Hiçbir türe benzemeyen, toplumcu şarkılar korkutur firmaları. Birkaç arkadaşının yardımıyla Hodri Meydan Kültür Merkezi ve Bilsak’ta bir konser düzenlerler. Konser afişiyle yıllar önce Ruhi Su’dan yediği azara cevap verir: “Bağlama Böyle de Çalınır!” . Beklenilen üstünde bir ilgiyle karşılaşan Ahmet Kaya, arkadaşlarının ve annesinin de küçük katkılarıyla soluğu o sıralar cezaevinde olan Selda Bağcan’ın kardeşi Sezer Bağcan’ın yanında alır.Uzun uğraşlar sonucu albüm kızı Çiğdem’e yazdığı şiir “Ağlama Bebeğim” adıyla çıkar. Ve albüm henüz çıktığı ilk haftadan toplatılır ve Ahmet Kaya gözaltına alınır. Hakim o çok uzaklardaki güzel yerler neresi diye sorar… Kısa yargılama sürecinin ardından sansür kalkar ve satış yasağının kalktığı haberi üzerine albüm satışları patlar. Daha önceki hiçbir tarza benzemeyen şarkıları binlerce insanın sesi olur. İkinci albüm çalışmaları sırasında Gülten Hayaloğlu ile tanışır ve şiirleriyle müzik yaşamına yön verecek olan Yusuf Hayaloğlu’yla tanışmasına az bir zaman kalmıştır. Albümlerin yanı sıra bir çok yerde tek başına konserler verir ve pek çok kere konserde göz altına alınır. Bu arada Gülten Hayaloğlu’yla evlenirler. Bir gün Gülten bir idam mahkûmunun Nevzat Çelik’in annesine yazdığı Şafak Türküsü şiiriyle çıkagelir. Hapishane önlerinin evladından iki satır bekleyen ana babalarla dolu olduğu o günlerde üçüncü albümü Şafak Türküsü adıyla çıkar ve artık Ahmet Kaya şarkılarıyla kendinden bahsettiren biri olmuştur. Çok satan listelerinin zirvesine oturan bu adamın 12 Eylül yenilgisinin sonucu olarak çıkan arabesk müzikle devrimci müziğin harmanı olan herkese yabancı müziğine de bir kategori çoktan bulunmuştur: Özgün Müzik.

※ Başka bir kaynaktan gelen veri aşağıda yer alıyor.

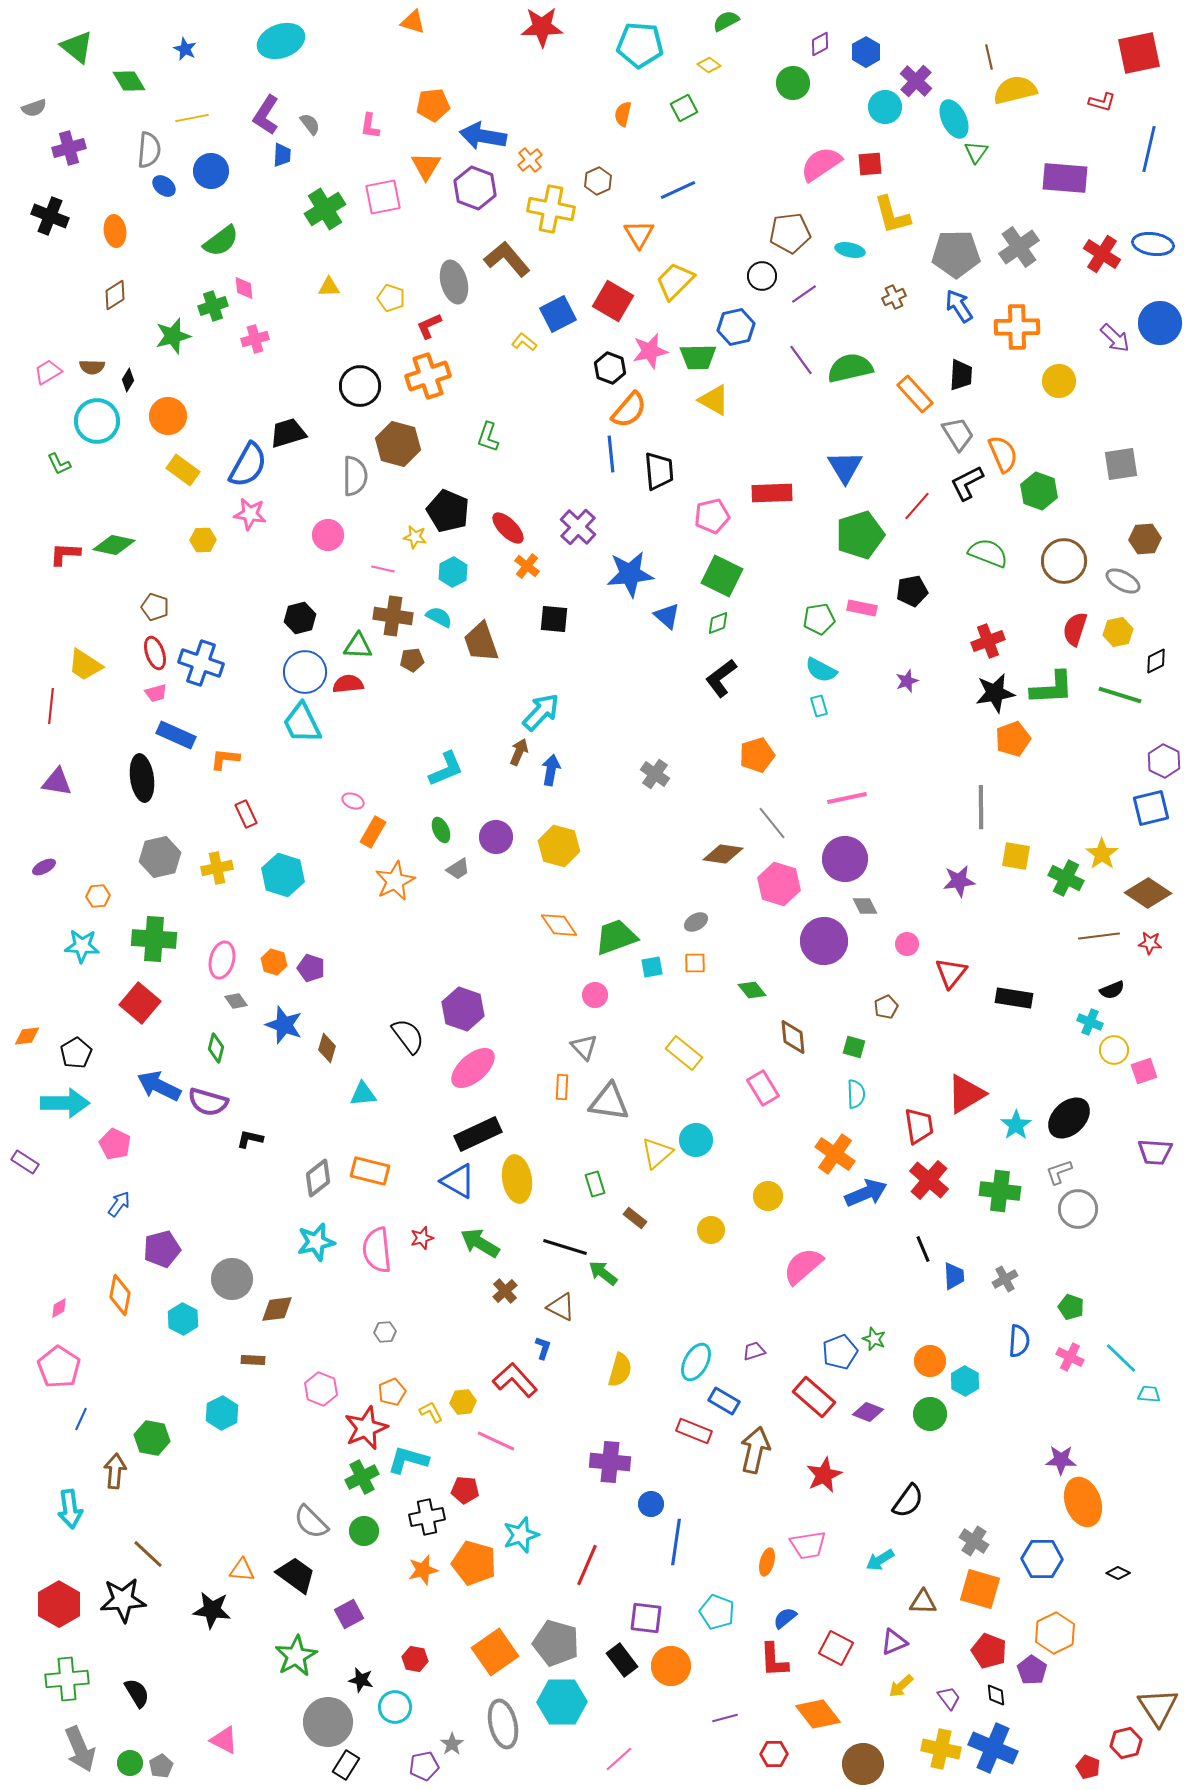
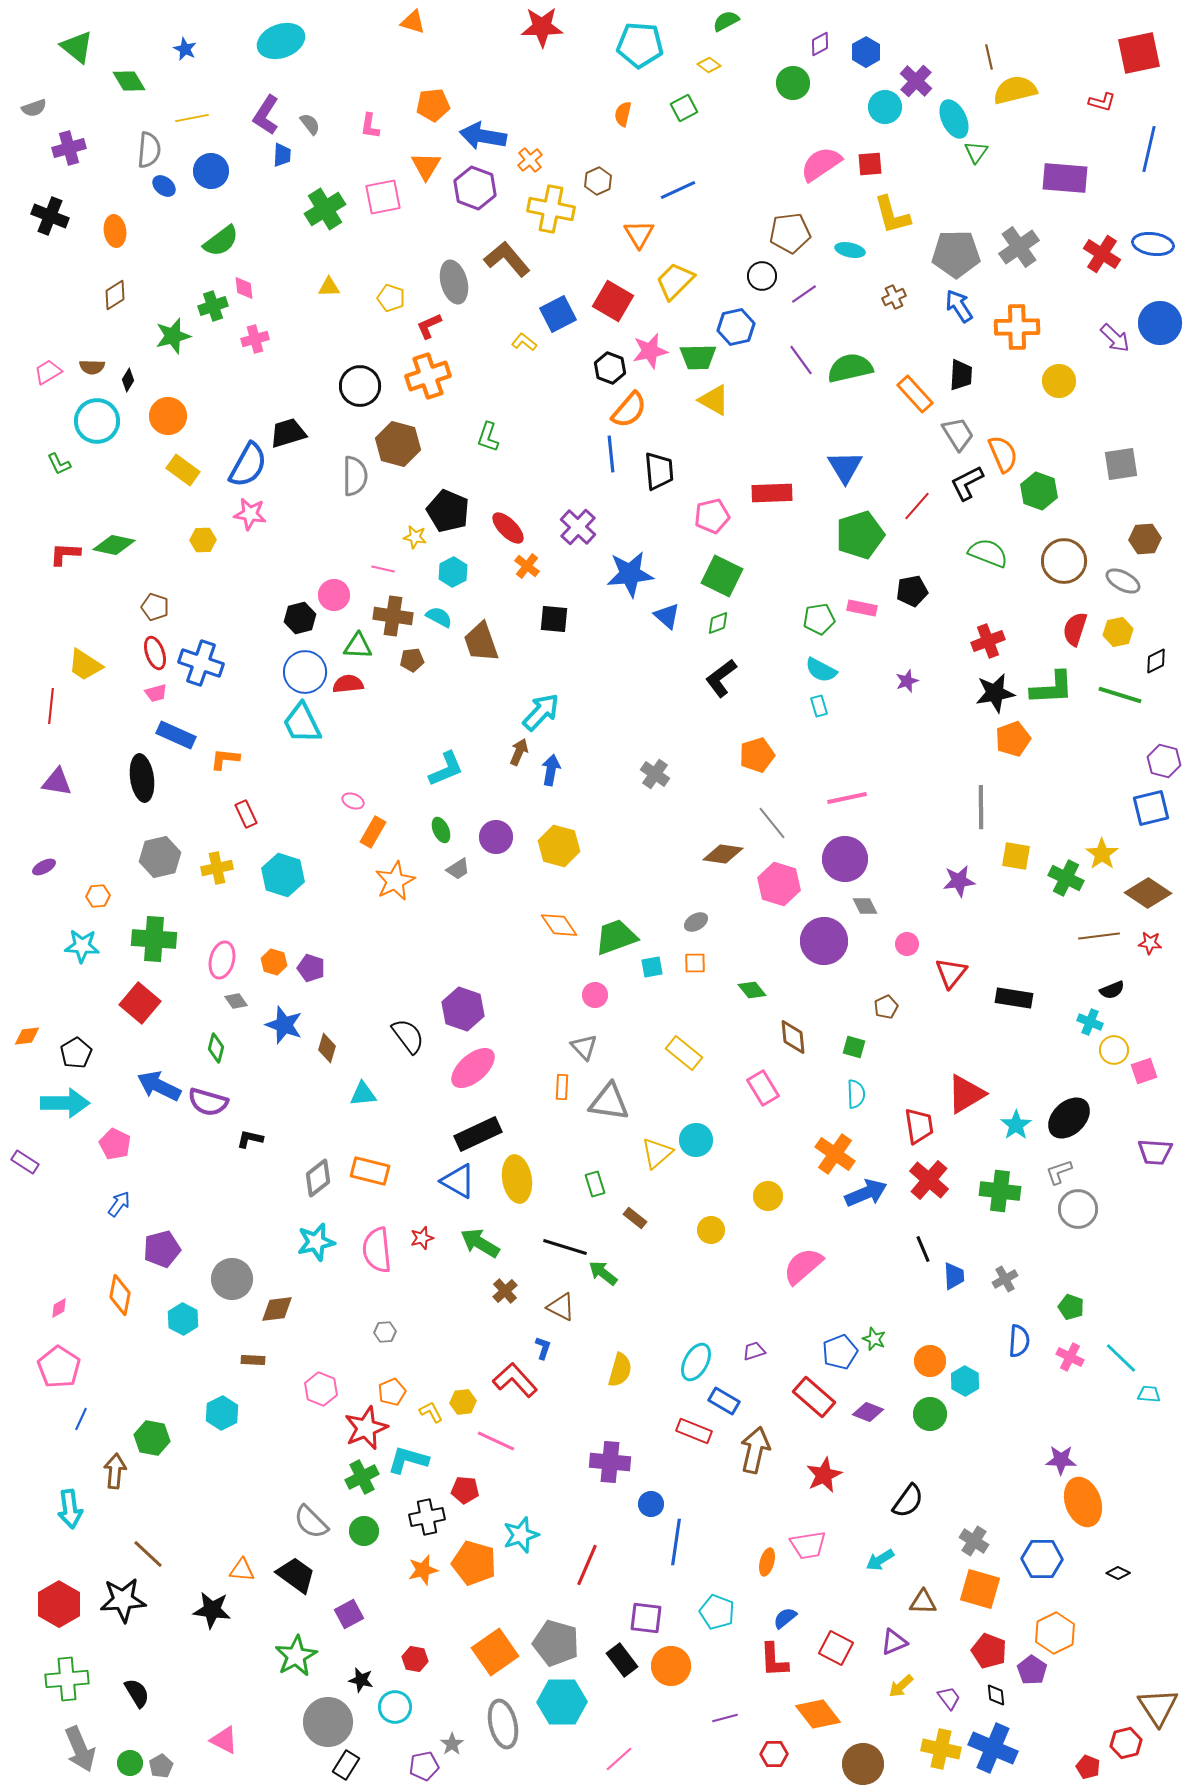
pink circle at (328, 535): moved 6 px right, 60 px down
purple hexagon at (1164, 761): rotated 12 degrees counterclockwise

O yıllarda Yusuf Hayaloğlu Şişli’deki küçük atölyesinde tasarım, yontu ve grafik işleri yapmaktadır. Hayaloğlu Ahmet Kaya’nın hayatına girişini şöyle ifade ediyor. “Ahmet Kaya,damatla alakası olmayan bir damat adayı olarak girdi hayatıma.Gülten getirip bana tanıştırdı. İlk görüşmeye kucağında rakı şişesiyle gelince baştan kanım ısındı…”. Ahmet Kaya’nın ısrarları sonunda bir gün Yusuf Hayaloğlu ilk şarkı sözü denemesini önüne koyar.Sözler şimdilerde de dinlenen yıllardır dillerden düşmeyen “Hani Benim Gençliğim” dir. Ahmet kaya sözleri okur okumaz ağlamaya başlar ve gecesine şarkıyı besteler. Böylece Hayaloğlu’nun kendi deyimiyle resimlerle, şiirlerle, bestelerle beslenen; seyahatlerle, konserlerle, çekimlerle süslenen ve kırgınlıklarla, kavgalarla, ayrılıklarla uslanan ve fakat en derin yürek hücrelerine kadar sızmış muhteşem bir dostluğa yaslanan bir yolculuk başlamış olur.

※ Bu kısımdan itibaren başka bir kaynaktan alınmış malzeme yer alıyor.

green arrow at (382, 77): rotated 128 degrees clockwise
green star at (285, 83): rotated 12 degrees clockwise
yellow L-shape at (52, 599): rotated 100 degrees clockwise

Ahmet Kaya ancak 1990’da çok geniş bir alanda konser verme şansını bulur.Gülhane Parkı’ndaki konsere yaklaşık 150.000 insan katılır. Ancak konserde polisin havaya ateş açması sonucu çok sayıda insan yaralanır. Ve Ahmet Kaya’nın o gün taktığı, seyircilerden gelen kırmızı-yeşil-sarı fuları “Kürt” simgesi olması gerekçesiyle tekrar yargılanır. Konserler polis aramalarıyla başlayıp,polis müdahalesi ve Kaya’nın göz altına alınmasıyla sonlanır olur.

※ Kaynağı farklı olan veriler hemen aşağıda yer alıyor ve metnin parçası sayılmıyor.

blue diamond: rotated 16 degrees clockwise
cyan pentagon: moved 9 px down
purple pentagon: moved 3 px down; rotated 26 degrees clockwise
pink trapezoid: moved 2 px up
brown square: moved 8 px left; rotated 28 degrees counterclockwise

Özel kanalların kurulmasıyla Ahmet Kaya televizyonlarda boy göstermeye başlar. Artık kendini kendisi anlatabilecektir. Aynı zamanda ardı ardına yeni besteler de gelmektedir; Yorgun Demokrat, Başkaldırıyorum, Resitaller I-II, Başım Belada albümler birbirini takip eder. 90’larda müzik büyük bir değişim geçirir ancak Ahmet Kaya muhalif çizgisinde devam etmektedir. Diğer yandan Kürt halkının mücadelesi 90’larda yoğunlaşır. “Kürt kart kurt,Kürtçe yok” diye devlet bas bas bağırdıkça Kürtler mücadelesine devam eder. Kaya kardeşçe yaşamın mümkün olduğu, Kürtlerin varlığının, dilinin ve kültürünün kabullenilmesi gerektiğini, üniversite kapılarının başı kapalı kadınlara açılmasını söylediği o günlerde iyiden iyiye basının hedefi haline gelir. 10 Şubat 1999’a “o geceye” gelinir. Ahmet Kaya ısrarlar üzerine ve ödül alacağının önceden söylenmesi üzerine Magazin Gazetecileri Derneği’nin Princess Otel’deki kongre salonunda düzenlenen ödül törenine katılır. Gecede yılın en iyi sanatçısı ödülünü alır ve bir konuşma yapar. Kıyamet tam da o konuşmadan sonra kopar. Konuşmasında “Ben bu ödül için İnsan Hakları Derneği’ne,Cumartesi Anneleri’ne, tüm basın emekçileri ve tüm Türkiye halkına teşekkür ediyorum. Bir de bir açıklamam var: Şu anda hazırladığım ve önümüzdeki günlerde yayımlayacağım albümde bir Kürtçe şarkı söyleyeceğim ve bu şarkıya bir klip çekeceğim. Aramızda bu klibi yayınlayacak yürekli televizyoncular olduğunu biliyorum, yayınlamazlarsa Türkiye halkıyla nasıl hesaplaşacaklarını bilmiyorum.” der. Salona büyük bir sessizlik hakim olur. Ahmet Kaya hiç tavrını bozmadan şarkısını söyler ve elinde ödülüyle masasına dönerken önce yuhalanır sonra da havada çatal bıçaklar uçuşur. Neden? Çünkü Ahmet Kaya Kürt demiştir, Kürtçe demiştir. Kaya garsonların korumasında masasına ancak ulaşabilir. Sıradaki sanatçı(!) daha sonra günah çıkartırken herkesçe günah keçisi ilan edilen Serdar Ortaç’tır. Memleket onlarındır,ellerin değil..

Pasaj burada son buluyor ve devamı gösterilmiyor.